I’ve written before that my mother, because of the early death of her own mother when Mummy was only 18 months old, was brought up by two of her grandparents until she was 7. Her father, my Grandad, had to travel to work, back in the 1920s as a civil engineer, a small Wiltshire town couldn’t provide him with employment.
My mother referred to her grandfather being in his eighties – he was her mother’s father. Her parents were cousins; both widowed, her maternal grandfather and paternal grandmother, who were brother and sister, set up home together in their old age. Her mother was born at the end of the 19th century, the 9th of 10 children and her mother was then about 45 years old: her first child was born in about 1873. So I suspect her grandfather was born around 1840, give or take a year or two.

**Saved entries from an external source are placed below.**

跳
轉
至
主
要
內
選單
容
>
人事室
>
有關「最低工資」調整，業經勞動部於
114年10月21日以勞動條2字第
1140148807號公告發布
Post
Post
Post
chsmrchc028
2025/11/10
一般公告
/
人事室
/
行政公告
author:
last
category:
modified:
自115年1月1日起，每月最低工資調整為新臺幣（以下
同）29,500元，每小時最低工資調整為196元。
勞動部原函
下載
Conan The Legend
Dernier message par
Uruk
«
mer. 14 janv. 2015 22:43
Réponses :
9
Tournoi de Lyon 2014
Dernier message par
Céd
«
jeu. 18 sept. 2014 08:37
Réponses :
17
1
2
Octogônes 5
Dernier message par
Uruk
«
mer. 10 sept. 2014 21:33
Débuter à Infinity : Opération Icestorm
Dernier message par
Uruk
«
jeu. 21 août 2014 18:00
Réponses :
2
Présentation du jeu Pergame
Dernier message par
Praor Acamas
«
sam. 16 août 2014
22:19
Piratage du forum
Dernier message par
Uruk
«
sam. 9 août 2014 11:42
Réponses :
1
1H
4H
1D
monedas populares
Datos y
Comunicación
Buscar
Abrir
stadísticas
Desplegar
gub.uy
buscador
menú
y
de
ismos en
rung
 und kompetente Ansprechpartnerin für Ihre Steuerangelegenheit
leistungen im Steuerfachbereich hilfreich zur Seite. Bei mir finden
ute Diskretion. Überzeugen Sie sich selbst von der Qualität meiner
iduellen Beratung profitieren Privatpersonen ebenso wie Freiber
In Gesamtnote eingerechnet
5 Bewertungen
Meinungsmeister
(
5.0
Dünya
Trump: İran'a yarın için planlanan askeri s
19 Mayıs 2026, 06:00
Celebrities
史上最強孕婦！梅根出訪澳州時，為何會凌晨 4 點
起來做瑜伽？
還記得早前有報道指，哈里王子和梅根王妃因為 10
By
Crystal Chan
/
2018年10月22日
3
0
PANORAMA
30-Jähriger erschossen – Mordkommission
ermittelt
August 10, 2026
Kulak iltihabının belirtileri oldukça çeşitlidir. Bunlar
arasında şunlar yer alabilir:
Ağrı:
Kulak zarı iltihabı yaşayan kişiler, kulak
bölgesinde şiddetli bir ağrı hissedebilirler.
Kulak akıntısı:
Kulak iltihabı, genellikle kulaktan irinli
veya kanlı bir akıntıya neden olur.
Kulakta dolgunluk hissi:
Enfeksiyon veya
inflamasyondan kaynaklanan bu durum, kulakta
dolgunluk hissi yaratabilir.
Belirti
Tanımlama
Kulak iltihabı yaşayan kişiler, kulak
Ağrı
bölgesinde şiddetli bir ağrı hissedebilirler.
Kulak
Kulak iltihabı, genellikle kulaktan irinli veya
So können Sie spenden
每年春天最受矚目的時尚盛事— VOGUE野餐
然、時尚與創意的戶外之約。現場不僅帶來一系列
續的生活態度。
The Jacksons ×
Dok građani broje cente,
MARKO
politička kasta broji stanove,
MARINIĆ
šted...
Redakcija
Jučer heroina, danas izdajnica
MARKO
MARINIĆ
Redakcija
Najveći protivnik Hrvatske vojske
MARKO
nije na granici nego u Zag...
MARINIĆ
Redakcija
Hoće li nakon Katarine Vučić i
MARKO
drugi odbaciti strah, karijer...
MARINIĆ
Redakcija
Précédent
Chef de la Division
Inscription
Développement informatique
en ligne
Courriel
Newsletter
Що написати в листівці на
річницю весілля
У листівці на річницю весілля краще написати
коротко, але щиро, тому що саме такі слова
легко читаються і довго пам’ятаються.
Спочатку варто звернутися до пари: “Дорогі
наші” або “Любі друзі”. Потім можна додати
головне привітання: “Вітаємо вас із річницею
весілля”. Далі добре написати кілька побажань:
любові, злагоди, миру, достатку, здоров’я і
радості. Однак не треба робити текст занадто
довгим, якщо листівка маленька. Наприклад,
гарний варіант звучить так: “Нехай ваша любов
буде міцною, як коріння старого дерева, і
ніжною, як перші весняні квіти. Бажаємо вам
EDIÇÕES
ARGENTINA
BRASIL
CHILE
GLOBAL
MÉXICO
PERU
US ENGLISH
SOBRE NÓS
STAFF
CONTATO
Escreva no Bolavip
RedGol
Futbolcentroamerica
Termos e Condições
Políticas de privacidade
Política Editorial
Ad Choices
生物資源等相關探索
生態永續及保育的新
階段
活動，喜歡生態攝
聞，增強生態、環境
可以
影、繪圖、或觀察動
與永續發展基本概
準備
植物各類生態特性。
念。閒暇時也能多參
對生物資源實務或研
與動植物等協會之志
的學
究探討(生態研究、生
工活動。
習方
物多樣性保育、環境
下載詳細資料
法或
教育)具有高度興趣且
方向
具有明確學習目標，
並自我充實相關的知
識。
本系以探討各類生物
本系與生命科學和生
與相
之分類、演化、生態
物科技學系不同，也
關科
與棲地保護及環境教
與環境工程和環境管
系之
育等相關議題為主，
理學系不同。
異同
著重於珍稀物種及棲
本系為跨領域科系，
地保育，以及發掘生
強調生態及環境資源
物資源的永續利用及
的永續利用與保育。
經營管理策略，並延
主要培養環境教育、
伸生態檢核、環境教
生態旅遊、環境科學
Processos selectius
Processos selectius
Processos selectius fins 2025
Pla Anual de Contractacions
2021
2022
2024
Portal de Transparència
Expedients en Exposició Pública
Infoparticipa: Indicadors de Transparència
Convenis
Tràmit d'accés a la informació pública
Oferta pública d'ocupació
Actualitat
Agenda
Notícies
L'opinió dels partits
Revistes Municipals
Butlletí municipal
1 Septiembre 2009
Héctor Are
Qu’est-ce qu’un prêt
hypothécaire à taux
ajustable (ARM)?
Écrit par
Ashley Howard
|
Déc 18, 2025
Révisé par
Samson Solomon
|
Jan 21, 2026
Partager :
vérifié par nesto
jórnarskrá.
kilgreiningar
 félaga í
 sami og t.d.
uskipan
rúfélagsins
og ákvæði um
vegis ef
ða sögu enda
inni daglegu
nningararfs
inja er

His name was John Farmer and he was a farmer in Melksham, Wiltshire. My mother loved him very dearly and used to describe his blue eyes which twinkled when he was telling one of his yarns. He called policemen “Peelers” and, if the hardy-gurdy man were heard playing, he’d send young Jane to “give him a penny to play in the next street.” If every job were done for the day, he’d have “finished the game of bowls and beaten the Spaniards too” – which Sir Francis Drake was supposed to have said was going to happen as the Spanish Armada approached as he was on the bowling green.
And Colman’s mustard came from Norfolk and this was Wiltshire and Tim lived in Bournemouth several decades later. So a meme went around long before the days of the internet.